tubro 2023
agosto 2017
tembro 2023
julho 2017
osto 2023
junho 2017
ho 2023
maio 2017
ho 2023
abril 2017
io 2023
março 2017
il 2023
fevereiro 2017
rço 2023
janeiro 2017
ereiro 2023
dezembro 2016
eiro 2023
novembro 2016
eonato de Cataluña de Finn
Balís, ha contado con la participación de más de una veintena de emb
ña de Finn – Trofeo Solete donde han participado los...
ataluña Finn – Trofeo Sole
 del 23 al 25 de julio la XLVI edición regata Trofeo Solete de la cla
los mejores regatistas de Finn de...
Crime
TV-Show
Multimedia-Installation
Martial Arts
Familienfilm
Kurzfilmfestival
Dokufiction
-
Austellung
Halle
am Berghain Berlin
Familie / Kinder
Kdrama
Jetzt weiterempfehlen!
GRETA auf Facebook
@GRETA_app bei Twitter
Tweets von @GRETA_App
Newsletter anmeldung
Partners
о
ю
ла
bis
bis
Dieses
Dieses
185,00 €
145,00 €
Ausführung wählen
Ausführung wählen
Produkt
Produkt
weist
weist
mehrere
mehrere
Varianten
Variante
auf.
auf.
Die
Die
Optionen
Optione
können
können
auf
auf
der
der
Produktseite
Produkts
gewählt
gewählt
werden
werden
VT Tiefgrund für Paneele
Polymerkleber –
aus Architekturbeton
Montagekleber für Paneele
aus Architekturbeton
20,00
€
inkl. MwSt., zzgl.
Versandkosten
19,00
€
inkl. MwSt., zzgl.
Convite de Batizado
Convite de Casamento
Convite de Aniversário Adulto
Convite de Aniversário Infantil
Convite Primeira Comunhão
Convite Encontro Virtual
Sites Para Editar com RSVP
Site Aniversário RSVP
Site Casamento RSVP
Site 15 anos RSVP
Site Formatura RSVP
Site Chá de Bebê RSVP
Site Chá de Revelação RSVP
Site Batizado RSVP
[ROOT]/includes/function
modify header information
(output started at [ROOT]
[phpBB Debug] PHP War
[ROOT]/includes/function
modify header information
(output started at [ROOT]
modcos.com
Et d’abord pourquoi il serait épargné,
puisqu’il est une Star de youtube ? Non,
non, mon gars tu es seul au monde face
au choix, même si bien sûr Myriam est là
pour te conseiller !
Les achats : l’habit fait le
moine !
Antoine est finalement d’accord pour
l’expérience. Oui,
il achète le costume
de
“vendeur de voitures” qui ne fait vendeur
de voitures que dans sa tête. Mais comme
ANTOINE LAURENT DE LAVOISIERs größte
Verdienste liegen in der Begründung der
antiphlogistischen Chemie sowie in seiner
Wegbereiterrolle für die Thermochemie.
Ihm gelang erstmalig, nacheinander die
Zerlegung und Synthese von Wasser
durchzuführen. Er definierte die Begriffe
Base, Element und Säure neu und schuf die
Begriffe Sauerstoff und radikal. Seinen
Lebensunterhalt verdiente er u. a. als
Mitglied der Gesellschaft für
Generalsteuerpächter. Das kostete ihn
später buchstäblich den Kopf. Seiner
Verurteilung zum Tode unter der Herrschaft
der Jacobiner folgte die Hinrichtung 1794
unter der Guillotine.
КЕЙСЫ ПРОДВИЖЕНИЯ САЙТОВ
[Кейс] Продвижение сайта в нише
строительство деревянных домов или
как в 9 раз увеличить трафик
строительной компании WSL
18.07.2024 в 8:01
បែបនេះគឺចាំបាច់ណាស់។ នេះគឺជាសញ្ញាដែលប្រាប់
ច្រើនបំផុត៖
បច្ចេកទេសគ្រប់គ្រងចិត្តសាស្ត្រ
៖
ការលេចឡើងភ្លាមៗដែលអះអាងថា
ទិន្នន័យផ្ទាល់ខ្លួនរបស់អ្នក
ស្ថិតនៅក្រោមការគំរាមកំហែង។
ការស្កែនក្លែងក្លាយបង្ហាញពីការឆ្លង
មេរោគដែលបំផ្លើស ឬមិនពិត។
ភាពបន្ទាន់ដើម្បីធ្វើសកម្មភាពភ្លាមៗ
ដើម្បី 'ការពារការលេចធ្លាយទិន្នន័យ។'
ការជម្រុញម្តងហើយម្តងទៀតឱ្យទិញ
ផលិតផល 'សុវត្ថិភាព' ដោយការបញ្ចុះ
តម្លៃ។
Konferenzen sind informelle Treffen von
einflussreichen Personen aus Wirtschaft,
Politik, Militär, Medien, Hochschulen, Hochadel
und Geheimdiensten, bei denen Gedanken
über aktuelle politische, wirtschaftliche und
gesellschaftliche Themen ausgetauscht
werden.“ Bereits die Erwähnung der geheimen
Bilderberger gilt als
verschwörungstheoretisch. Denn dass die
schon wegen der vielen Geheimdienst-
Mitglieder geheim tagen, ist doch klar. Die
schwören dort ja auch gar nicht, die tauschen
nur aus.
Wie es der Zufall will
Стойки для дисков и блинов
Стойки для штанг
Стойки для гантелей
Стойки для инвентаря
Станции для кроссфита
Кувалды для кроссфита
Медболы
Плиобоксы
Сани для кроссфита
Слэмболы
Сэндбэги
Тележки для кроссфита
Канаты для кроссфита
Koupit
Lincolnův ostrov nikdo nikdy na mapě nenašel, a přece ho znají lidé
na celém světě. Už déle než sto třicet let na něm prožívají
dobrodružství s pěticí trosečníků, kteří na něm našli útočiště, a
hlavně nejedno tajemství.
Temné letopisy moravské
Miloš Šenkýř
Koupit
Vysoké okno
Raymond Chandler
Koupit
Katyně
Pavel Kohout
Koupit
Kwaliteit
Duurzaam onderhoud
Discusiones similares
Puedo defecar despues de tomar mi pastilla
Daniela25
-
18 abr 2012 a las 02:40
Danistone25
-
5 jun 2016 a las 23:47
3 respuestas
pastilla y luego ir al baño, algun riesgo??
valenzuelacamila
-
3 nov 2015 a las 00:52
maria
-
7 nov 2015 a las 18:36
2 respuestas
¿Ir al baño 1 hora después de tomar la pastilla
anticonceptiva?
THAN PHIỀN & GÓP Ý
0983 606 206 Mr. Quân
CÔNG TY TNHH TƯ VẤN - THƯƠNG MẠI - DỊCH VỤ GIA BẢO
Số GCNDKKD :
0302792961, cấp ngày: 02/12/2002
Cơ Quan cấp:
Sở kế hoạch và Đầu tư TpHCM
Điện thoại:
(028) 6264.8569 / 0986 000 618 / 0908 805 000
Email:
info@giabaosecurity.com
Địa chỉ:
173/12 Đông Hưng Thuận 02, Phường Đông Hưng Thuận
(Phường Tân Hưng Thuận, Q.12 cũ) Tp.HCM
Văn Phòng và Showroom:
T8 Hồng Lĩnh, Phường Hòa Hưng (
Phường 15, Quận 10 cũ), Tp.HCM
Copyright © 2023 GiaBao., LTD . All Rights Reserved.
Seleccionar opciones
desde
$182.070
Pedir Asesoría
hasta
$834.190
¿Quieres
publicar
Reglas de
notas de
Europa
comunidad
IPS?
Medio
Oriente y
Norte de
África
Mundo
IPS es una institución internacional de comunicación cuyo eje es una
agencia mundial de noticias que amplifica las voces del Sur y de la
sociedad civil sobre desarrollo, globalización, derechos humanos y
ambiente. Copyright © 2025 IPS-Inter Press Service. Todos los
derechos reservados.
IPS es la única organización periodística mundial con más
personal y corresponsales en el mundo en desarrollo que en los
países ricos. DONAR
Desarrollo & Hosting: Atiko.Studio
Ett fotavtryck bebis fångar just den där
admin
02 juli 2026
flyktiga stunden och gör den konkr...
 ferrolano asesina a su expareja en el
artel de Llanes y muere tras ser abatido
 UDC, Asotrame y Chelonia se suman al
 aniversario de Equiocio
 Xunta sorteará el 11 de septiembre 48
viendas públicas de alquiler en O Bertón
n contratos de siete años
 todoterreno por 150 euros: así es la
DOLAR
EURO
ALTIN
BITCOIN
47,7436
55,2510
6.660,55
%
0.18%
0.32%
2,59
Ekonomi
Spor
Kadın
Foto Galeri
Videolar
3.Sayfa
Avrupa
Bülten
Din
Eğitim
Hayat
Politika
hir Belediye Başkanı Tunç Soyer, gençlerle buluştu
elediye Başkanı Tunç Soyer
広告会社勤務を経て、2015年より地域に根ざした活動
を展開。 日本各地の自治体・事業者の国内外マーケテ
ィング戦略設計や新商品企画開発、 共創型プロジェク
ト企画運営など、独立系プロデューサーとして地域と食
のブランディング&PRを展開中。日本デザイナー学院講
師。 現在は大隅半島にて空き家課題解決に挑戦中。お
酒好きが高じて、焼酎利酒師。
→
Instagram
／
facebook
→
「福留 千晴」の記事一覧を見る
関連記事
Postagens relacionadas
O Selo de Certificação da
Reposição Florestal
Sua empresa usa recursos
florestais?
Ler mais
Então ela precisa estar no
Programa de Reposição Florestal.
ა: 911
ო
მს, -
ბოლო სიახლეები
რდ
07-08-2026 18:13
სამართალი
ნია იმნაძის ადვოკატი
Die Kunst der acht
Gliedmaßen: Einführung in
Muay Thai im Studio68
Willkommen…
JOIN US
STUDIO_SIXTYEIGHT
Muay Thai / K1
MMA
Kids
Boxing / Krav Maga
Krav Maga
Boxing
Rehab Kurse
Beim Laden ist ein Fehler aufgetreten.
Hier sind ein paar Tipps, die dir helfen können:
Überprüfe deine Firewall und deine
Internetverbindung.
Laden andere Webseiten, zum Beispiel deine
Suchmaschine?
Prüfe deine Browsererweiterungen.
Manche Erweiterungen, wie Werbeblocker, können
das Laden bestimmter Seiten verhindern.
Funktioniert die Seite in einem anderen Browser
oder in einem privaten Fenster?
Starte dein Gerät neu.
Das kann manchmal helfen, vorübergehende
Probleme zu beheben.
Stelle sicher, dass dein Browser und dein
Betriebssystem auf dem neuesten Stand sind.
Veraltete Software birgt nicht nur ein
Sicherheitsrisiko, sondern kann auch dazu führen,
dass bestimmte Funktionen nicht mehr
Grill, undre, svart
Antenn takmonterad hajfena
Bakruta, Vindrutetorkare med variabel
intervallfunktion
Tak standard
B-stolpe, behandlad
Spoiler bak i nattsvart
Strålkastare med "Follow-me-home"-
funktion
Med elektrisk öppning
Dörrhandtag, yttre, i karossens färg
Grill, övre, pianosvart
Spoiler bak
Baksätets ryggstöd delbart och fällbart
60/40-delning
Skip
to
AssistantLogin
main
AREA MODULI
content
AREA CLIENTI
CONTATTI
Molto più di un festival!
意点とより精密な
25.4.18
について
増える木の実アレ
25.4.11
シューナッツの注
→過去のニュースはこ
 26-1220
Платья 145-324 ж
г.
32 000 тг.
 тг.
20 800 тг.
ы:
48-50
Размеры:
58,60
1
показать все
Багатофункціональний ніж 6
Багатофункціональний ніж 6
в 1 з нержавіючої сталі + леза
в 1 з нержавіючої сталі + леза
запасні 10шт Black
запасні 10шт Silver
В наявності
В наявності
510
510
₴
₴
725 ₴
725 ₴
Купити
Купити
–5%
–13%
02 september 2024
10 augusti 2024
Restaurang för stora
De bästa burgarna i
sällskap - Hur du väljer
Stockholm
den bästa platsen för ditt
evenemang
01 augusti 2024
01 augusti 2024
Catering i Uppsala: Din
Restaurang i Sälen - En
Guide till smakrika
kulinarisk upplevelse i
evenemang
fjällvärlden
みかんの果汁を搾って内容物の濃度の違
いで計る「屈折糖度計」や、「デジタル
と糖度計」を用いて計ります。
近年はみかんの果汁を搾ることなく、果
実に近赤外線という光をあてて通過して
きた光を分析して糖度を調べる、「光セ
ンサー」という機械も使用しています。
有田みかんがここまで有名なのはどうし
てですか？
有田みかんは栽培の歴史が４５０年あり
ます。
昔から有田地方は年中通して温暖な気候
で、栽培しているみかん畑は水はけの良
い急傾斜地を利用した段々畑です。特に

******************************

What is being asked => The answer is the line with "有田みかんは栽培の歴史が４５０年あり" plus every line after it to the last line of the entries above, copied exactly and with no other lines.

Solved problem =>
有田みかんは栽培の歴史が４５０年あり
ます。
昔から有田地方は年中通して温暖な気候
で、栽培しているみかん畑は水はけの良
い急傾斜地を利用した段々畑です。特に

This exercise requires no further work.